* **What you have to do**
Your response should reproduce every line of the entries that contains the word "влагалище".

* **Stored data**

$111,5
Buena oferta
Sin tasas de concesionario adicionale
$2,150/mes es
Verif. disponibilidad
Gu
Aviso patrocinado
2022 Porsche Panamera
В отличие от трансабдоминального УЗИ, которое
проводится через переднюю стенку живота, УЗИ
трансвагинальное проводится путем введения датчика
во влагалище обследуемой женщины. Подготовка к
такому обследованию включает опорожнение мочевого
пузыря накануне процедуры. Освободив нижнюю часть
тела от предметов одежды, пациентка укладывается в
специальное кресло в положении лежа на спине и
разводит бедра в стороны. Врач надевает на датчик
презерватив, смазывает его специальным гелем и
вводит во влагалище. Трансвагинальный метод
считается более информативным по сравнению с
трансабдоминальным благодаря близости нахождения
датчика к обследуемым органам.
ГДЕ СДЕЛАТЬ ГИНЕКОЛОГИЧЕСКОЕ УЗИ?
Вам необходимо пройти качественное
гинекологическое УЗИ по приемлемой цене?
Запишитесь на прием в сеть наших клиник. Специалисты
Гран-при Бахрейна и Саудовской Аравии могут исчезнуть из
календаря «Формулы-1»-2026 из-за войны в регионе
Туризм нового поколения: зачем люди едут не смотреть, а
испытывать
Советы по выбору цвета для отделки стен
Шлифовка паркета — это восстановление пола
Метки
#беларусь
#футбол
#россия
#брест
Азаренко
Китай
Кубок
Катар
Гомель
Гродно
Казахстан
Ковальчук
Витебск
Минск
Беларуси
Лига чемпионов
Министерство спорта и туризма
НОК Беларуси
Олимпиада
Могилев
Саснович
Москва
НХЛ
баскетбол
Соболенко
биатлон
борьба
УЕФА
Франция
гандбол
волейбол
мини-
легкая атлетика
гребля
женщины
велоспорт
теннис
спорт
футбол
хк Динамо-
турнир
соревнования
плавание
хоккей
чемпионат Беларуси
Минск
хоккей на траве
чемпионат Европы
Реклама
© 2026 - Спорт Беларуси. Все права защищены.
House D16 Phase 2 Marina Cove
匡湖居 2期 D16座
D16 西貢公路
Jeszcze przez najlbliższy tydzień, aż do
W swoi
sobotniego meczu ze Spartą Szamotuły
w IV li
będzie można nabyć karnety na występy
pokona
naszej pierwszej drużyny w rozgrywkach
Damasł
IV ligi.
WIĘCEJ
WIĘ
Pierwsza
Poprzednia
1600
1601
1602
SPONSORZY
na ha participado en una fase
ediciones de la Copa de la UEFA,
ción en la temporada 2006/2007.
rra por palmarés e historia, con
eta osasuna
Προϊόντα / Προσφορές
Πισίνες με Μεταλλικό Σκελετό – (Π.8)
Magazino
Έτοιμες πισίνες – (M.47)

* **Task output**
во влагалище обследуемой женщины. Подготовка к
вводит во влагалище. Трансвагинальный метод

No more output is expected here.